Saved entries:
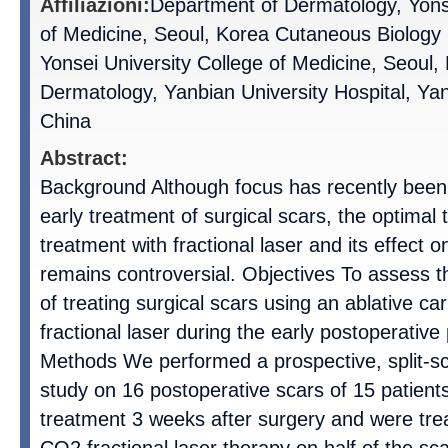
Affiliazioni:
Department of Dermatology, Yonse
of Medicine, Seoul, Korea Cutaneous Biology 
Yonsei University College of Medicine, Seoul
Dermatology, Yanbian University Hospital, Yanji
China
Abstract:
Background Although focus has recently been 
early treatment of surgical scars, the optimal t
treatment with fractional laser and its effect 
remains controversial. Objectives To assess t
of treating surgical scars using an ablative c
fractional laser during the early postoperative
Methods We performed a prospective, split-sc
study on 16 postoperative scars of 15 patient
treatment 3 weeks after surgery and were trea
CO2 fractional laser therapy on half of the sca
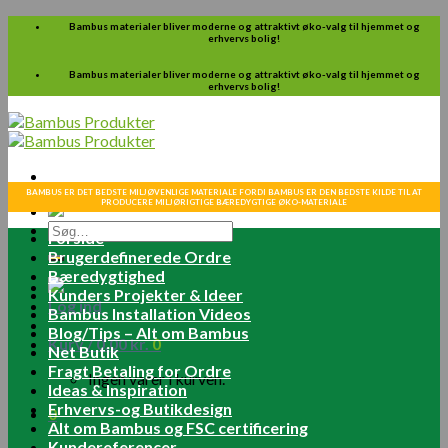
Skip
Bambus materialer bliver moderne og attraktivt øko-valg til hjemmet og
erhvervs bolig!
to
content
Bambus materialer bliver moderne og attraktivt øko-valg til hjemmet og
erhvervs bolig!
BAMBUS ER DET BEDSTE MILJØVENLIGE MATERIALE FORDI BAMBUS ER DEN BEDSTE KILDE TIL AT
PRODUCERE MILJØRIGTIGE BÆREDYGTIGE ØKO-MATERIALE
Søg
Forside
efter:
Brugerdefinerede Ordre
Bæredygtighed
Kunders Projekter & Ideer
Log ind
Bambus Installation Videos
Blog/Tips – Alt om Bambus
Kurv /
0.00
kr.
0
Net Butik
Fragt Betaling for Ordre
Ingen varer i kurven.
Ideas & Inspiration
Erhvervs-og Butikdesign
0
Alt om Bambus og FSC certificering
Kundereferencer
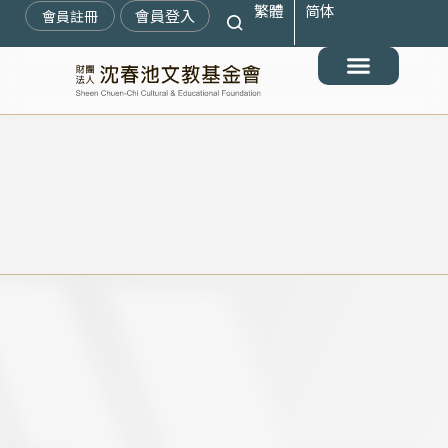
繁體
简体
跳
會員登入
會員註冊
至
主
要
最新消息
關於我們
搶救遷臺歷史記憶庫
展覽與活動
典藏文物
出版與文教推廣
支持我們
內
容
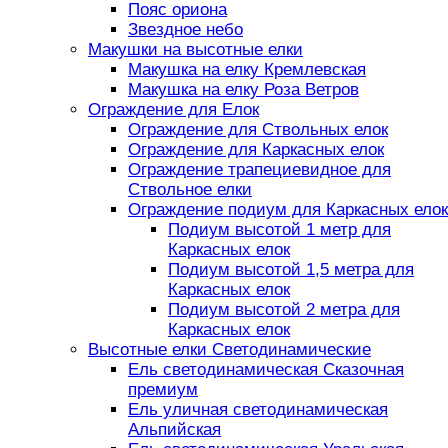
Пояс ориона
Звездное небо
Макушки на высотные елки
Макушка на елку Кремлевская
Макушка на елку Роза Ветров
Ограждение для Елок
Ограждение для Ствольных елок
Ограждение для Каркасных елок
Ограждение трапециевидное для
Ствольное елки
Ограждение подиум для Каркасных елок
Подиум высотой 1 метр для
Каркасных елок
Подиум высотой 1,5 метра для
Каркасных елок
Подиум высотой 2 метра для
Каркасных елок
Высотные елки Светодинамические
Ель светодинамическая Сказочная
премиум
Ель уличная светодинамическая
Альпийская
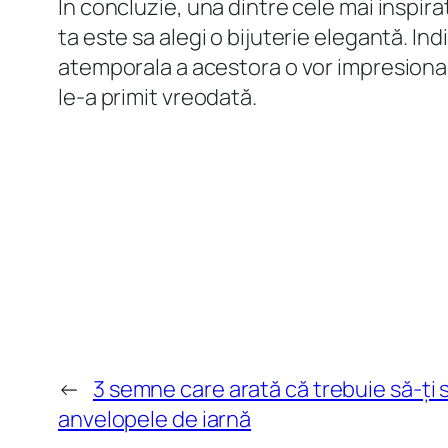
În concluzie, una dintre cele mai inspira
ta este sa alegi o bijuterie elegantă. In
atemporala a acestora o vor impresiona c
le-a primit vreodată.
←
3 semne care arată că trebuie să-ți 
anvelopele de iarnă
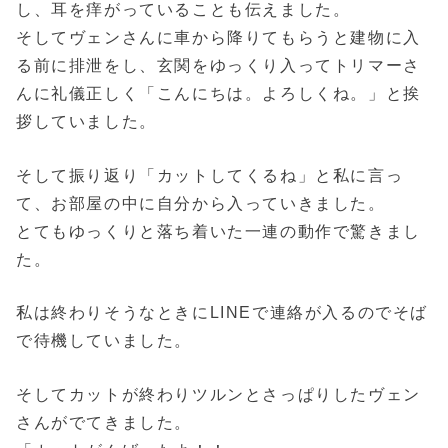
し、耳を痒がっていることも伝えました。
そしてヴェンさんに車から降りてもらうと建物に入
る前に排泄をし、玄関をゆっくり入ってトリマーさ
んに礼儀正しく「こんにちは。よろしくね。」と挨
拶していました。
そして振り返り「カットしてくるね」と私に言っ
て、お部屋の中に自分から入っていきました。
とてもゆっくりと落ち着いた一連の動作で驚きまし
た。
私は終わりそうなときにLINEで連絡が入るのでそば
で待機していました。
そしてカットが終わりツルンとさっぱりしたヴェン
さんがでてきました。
==
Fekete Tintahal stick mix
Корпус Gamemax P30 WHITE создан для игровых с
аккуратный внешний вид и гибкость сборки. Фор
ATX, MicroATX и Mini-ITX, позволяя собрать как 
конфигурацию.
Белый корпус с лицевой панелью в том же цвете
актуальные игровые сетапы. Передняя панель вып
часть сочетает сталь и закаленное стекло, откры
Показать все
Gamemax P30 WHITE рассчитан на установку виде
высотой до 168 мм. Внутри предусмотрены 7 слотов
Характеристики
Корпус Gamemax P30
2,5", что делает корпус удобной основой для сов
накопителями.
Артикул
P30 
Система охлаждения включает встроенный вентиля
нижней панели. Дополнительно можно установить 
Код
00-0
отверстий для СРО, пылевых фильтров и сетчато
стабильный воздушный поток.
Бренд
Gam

DIRECTIONS FOR THIS TASK: From the records above, transcribe only the stretch from the line with "Brugerdefinerede Ordre" through the line with "Пояс ориона", keeping both ends. Omit pictures.

EXERCISE RESULT:
Brugerdefinerede Ordre
Bæredygtighed
Kunders Projekter & Ideer
Log ind
Bambus Installation Videos
Blog/Tips – Alt om Bambus
Kurv /
0.00
kr.
0
Net Butik
Fragt Betaling for Ordre
Ingen varer i kurven.
Ideas & Inspiration
Erhvervs-og Butikdesign
0
Alt om Bambus og FSC certificering
Kundereferencer
繁體
简体
跳
會員登入
會員註冊
至
主
要
最新消息
關於我們
搶救遷臺歷史記憶庫
展覽與活動
典藏文物
出版與文教推廣
支持我們
內
容
Пояс ориона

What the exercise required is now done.